Believe it or not, this is a question I was posed by one of my colleagues several years ago. I responded, “I do not know, what are they?”
The response, “The first is your family, the second is your faith, and the third… your network infrastructure solution.”
Well, as you can imagine, I was taken aback. Whether in jest or not, it does have an important message. There is little business or social activity that does not rely on some form of network infrastructure today. Life as we know it would not be the same without it, although we could probably make more sense of it from those digital natives we call our children.
At parties or on a night out, I am often asked what I do and who I work for. I energetically say CommScope and that we supply network infrastructure solutions upon which internet connectivity relies.
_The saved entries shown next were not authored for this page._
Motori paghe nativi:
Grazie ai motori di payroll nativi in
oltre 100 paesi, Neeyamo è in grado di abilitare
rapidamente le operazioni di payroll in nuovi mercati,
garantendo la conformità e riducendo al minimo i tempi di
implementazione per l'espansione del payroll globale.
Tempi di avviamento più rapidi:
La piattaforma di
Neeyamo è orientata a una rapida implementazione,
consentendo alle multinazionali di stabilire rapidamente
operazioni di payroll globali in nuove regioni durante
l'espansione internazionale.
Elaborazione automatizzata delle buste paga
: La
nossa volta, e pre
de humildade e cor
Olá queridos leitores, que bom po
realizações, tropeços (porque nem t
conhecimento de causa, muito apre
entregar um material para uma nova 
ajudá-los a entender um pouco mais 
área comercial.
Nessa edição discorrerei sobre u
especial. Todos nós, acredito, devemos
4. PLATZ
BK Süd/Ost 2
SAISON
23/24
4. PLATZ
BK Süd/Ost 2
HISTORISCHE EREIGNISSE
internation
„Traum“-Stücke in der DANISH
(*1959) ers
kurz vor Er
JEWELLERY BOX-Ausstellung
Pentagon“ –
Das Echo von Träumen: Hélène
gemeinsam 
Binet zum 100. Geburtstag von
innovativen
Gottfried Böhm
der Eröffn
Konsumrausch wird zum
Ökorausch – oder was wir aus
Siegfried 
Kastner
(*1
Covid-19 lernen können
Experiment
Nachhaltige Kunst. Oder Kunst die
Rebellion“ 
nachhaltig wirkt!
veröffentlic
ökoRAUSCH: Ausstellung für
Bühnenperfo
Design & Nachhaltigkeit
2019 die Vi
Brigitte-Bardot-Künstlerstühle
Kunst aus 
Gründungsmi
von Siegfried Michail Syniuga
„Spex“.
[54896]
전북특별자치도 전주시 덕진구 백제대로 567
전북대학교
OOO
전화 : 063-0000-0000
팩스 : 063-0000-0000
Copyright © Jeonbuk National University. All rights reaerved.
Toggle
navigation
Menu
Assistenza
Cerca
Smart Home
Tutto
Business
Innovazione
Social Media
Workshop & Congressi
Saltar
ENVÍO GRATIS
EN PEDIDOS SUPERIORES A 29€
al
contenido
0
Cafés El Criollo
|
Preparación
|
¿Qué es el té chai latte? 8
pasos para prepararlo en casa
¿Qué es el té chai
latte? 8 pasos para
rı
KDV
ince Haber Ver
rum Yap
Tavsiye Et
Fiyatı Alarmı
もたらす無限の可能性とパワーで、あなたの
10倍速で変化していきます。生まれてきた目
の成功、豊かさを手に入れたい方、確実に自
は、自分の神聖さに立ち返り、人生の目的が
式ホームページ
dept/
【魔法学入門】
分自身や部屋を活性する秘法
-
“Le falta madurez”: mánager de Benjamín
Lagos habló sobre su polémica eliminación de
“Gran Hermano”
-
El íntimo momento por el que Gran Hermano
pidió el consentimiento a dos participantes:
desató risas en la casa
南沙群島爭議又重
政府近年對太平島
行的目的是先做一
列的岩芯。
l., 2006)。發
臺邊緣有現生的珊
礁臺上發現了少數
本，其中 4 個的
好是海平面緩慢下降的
As you can imagine, the usual response is that their eyes glaze over, and they take the earliest opportunity to move on. (I have finally realized after all these years why I get left in the corner on my own.)
On the odd occasion I might get a follow up question, “I never heard of them. Are they a big company?”
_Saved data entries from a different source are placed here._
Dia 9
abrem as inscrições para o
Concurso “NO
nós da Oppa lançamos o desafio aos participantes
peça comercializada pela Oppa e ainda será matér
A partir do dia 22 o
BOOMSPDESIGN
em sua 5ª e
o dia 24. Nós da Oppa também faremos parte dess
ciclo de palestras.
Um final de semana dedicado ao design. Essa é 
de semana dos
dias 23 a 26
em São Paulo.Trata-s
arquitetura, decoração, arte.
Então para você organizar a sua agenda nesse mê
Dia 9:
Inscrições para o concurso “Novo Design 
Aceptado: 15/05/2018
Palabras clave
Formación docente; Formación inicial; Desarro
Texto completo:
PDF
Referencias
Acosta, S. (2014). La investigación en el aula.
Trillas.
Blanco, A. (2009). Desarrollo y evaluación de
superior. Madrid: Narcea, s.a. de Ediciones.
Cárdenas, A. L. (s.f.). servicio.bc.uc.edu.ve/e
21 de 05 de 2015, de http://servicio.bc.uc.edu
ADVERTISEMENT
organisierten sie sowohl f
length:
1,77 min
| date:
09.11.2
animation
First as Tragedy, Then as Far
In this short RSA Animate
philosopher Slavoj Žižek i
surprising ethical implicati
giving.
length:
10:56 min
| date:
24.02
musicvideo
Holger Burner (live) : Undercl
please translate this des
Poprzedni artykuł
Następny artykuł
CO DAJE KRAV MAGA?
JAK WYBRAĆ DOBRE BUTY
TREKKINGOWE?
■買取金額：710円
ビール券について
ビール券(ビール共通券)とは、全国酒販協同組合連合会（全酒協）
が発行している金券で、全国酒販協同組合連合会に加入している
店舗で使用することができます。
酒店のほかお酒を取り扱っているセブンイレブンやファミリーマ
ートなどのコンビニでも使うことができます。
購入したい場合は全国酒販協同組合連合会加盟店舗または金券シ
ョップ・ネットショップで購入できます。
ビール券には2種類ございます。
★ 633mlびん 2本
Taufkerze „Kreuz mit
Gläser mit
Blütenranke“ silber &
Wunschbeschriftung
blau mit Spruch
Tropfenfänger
“We are a global company with multi-billion-dollar revenues,” I tell them. You can see the shock and surprise. People’s perceptions and reactions show that most do not realize or have ever thought about how big the infrastructure industry is or how much people rely on it in their everyday lives. It is little wonder when infrastructure products are, by design, almost always hidden from view or concealed within other objects.
The hottest infrastructure topics today are the variety of new wireless systems and platforms being deployed or developed. To most, the word “wireless” conjures up images of freedom from cabling or wiring.
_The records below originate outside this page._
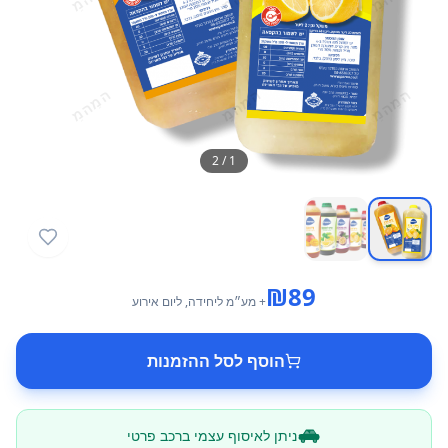
2
/
1
₪
89
+ מע״מ
ליחידה
, ליום אירוע
הוסף לסל ההזמנות
ניתן לאיסוף עצמי ברכב פרטי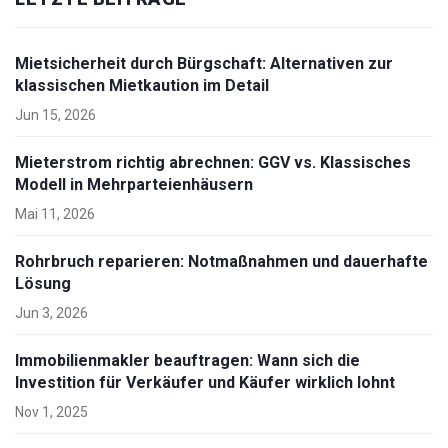
Mietsicherheit durch Bürgschaft: Alternativen zur
klassischen Mietkaution im Detail
Jun 15, 2026
Mieterstrom richtig abrechnen: GGV vs. Klassisches
Modell in Mehrparteienhäusern
Mai 11, 2026
Rohrbruch reparieren: Notmaßnahmen und dauerhafte
Lösung
Jun 3, 2026
Immobilienmakler beauftragen: Wann sich die
Investition für Verkäufer und Käufer wirklich lohnt
Nov 1, 2025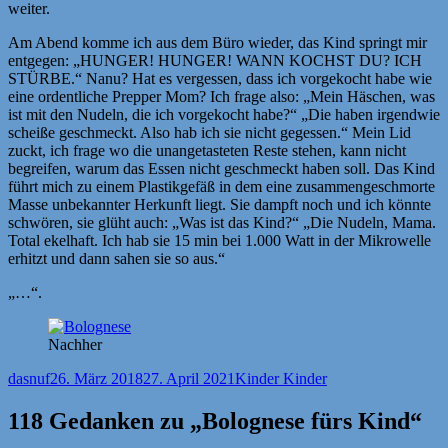
weiter.
Am Abend komme ich aus dem Büro wieder, das Kind springt mir
entgegen: „HUNGER! HUNGER! WANN KOCHST DU? ICH
STÜRBE.“ Nanu? Hat es vergessen, dass ich vorgekocht habe wie
eine ordentliche Prepper Mom? Ich frage also: „Mein Häschen, was
ist mit den Nudeln, die ich vorgekocht habe?“ „Die haben irgendwie
scheiße geschmeckt. Also hab ich sie nicht gegessen.“ Mein Lid
zuckt, ich frage wo die unangetasteten Reste stehen, kann nicht
begreifen, warum das Essen nicht geschmeckt haben soll. Das Kind
führt mich zu einem Plastikgefäß in dem eine zusammengeschmorte
Masse unbekannter Herkunft liegt. Sie dampft noch und ich könnte
schwören, sie glüht auch: „Was ist das Kind?“ „Die Nudeln, Mama.
Total ekelhaft. Ich hab sie 15 min bei 1.000 Watt in der Mikrowelle
erhitzt und dann sahen sie so aus.“
„…“.
Nachher
Autor
Veröffentlicht
Kategorien
dasnuf
26. März 2018
27. April 2021
Kinder Kinder
am
118 Gedanken zu „Bolognese fürs Kind“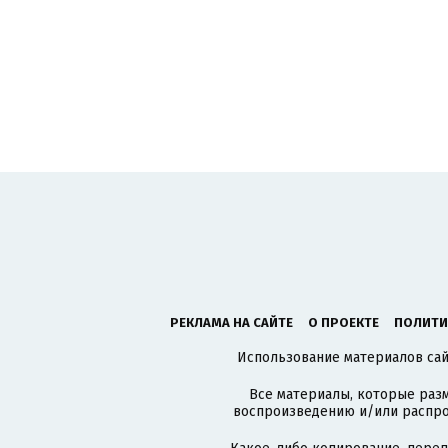
РЕКЛАМА НА САЙТЕ
О ПРОЕКТЕ
ПОЛИТИ
Использование материалов сайт
Все материалы, которые разм
воспроизведению и/или распро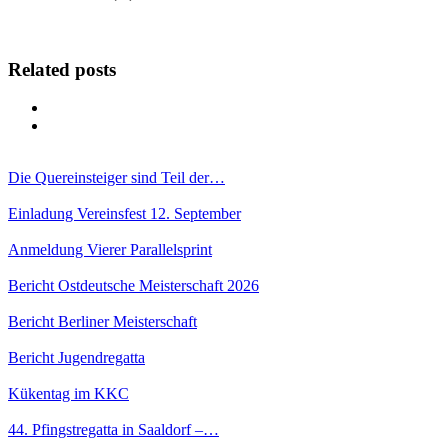
Related posts
Die Quereinsteiger sind Teil der…
Einladung Vereinsfest 12. September
Anmeldung Vierer Parallelsprint
Bericht Ostdeutsche Meisterschaft 2026
Bericht Berliner Meisterschaft
Bericht Jugendregatta
Kükentag im KKC
44. Pfingstregatta in Saaldorf –…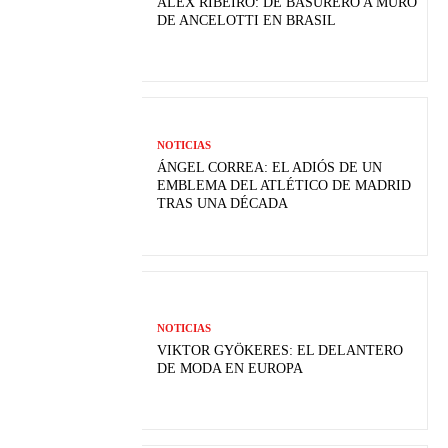
ALEX RIBEIRO: DE BASURERO A MURO
DE ANCELOTTI EN BRASIL
NOTICIAS
ÁNGEL CORREA: EL ADIÓS DE UN
EMBLEMA DEL ATLÉTICO DE MADRID
TRAS UNA DÉCADA
NOTICIAS
VIKTOR GYÖKERES: EL DELANTERO
DE MODA EN EUROPA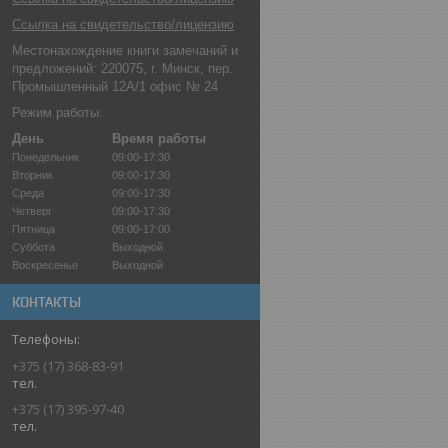
Ссылка на свидетельство/лицензию
Местонахождение книги замечаний и
предложений: 220075, г. Минск, пер.
Промышленный 12А/1 офис № 24
Режим работы:
День
Время работы
Понедельник
09:00-17:30
Вторник
09:00-17:30
Среда
09:00-17:30
Четверг
09:00-17:30
Пятница
09:00-17:00
Суббота
Выходной
Воскресенье
Выходной
КОНТАКТЫ
+375 (17) 368-83-91
тел.
+375 (17) 395-97-40
тел.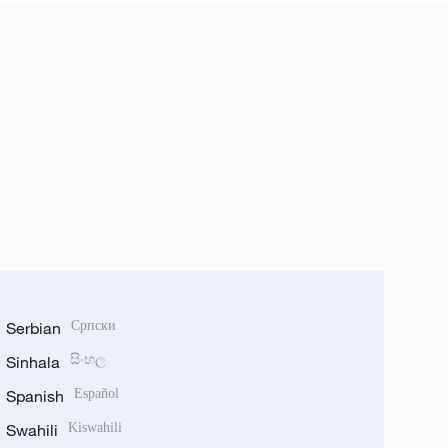
Serbian
Српски
Sinhala
සිංහල
Spanish
Español
Swahili
Kiswahili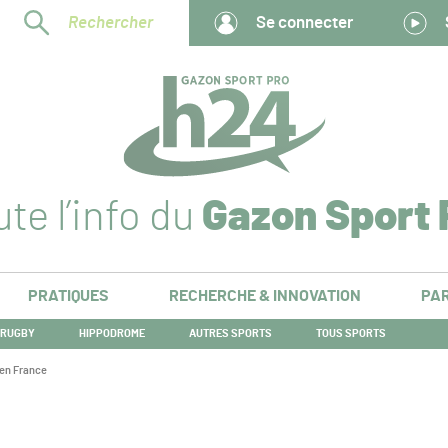
Rechercher
Se connecter
te l’info du
Gazon Sport 
PRATIQUES
RECHERCHE & INNOVATION
PAR
RUGBY
HIPPODROME
AUTRES SPORTS
TOUS SPORTS
 en France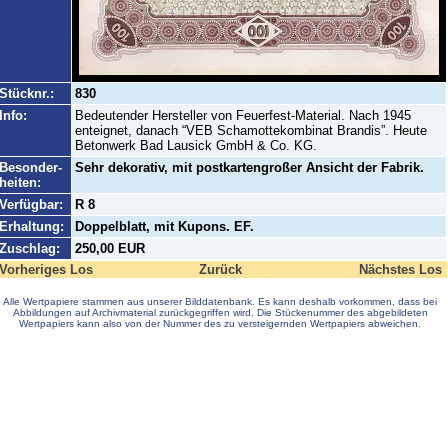
Stücknr.:
830
Info:
Bedeutender Hersteller von Feuerfest-Material. Nach 1945
enteignet, danach “VEB Schamottekombinat Brandis”. Heute
Betonwerk Bad Lausick GmbH & Co. KG.
Besonder-
Sehr dekorativ, mit postkartengroßer Ansicht der Fabrik.
heiten:
Verfügbar:
R 8
Erhaltung:
Doppelblatt, mit Kupons. EF.
Zuschlag:
250,00 EUR
Vorheriges Los
Zurück
Nächstes Los
Alle Wertpapiere stammen aus unserer Bilddatenbank. Es kann deshalb vorkommen, dass bei
Abbildungen auf Archivmaterial zurückgegriffen wird. Die Stückenummer des abgebildeten
Wertpapiers kann also von der Nummer des zu versteigernden Wertpapiers abweichen.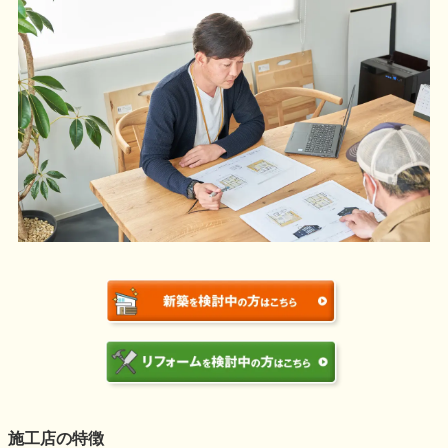
施工店の特徴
With ever increasing bandwidth requirements and number of network-connected devices (i.e. Internet of Things), coupled with the need for more and more wireless coverage and capacity, extensive cabling, both copper and optical fiber, is required to support wireless networks, whether they will be 5G cellular or Wi-Fi 6. Now, that is music to my ears.
What a great thought for all cabling evangelists still out there–wire more to wireless.
You may have concluded that I may be a little strange. (I like to think of it as passionate about the infrastructure industry.) The facts remain that infrastructure choices are and will remain extremely important, if not critical for all forms of communication, whether they be wired or wireless. As I make my way out of the corner, please remember to not take those infrastructure choices lightly.